BY ALEJANDRA O’CONNELL-DOMENECH | Now there is a way to explore thousands of Downtown buildings online.
Earlier this year, the Greenwich Village Society of Historical Preservation launched East Village Building Blocks, a series of “virtual tours” of more than 2,200 buildings. Visitors to the Web site can either search for a specific building or explore one of the themed “tours.”
All the buildings include historical information, like construction date and architect, along with photos. The comments sections are open, so that visitors can share anecdotes, impressions or history not mentioned in the descriptions.
“We hope that this is a living, breathing, continuingly growing tool,” said Harry Bubbins, G.V.S.H.P. East Village and special projects director.
The newest addition to the online tool went live last month. “Guided Tour: The Squats of the East Village,” which lists 11 squatter-occupied buildings that were given to the nonprofit Urban Homesteading Assistance Board for $1 apiece by the city in 2002. The squatters for years had fought with the city for rights to the homes they had invested money and time in restoring and maintaining.
Eventually, after the buildings were formally renovated and “brought up to code” — in terms of having regulation eletrical wiring and so forth — the former squatters, now redubbed homesteaders, were able to purchase their units at a very low cost.

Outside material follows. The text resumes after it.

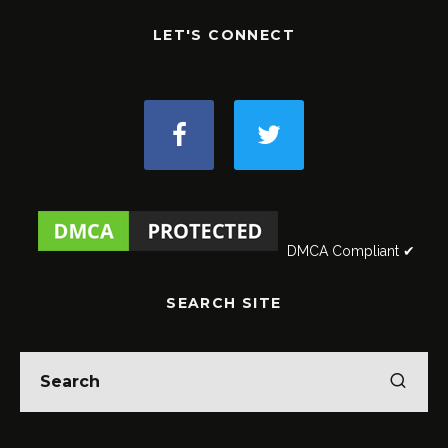
LET'S CONNECT
DMCA Compliant ✔
SEARCH SITE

The G.V.S.H.P. East Village Building Blocks entry on 209-211 E. Seventh St. includes a description of some of its squatter residents:
“The well-known squatter organizer and community electrician Michael Shenker lived here,” it notes. “After repeatedly connecting formerly abandoned newly squatted buildings to electricity via the street system, it is reported that Con Ed left a note in a manhole asking ‘Mr. Shenker’ to please stop it. The well known graphic artist Fly also lives here. One resident, a local yoga/Asana instructor, installed a Japanese-style soaking bathtub. The Lower East Side Ecology Center operates a compost drop off in the community garden next door.”
Bill Di Paola, the director of the Museum of Reclaimed Urban Space a.k.a. MoRUS, said the online tool is a valuable resource in showing this chapter in the struggle for urban sustainability.

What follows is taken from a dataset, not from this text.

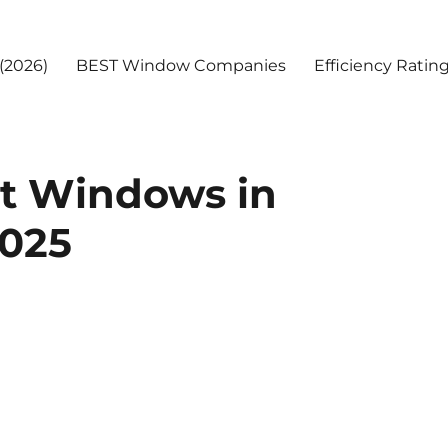
(2026)
BEST Window Companies
Efficiency Ratin
t Windows in
025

“We hope that people will be empowered by grassroots movements, so that they can make their own positive, sustainable history,” he said.
The launch of the online tool coincided with the release of a report, “A History of the East Village and Its Architecture,” by architectural historian Francis Morrone. Both the report and the virtual tour of East Village buildings are meant to draw attention to the rich architectural and cultural history of the neighborhood.
“We hope that it will enliven people to want to engage in preserving that history,” Bubbins said.
According to Bubbins, G.V.S.H.P. will start leading walking tours of the squatter buildings next fall.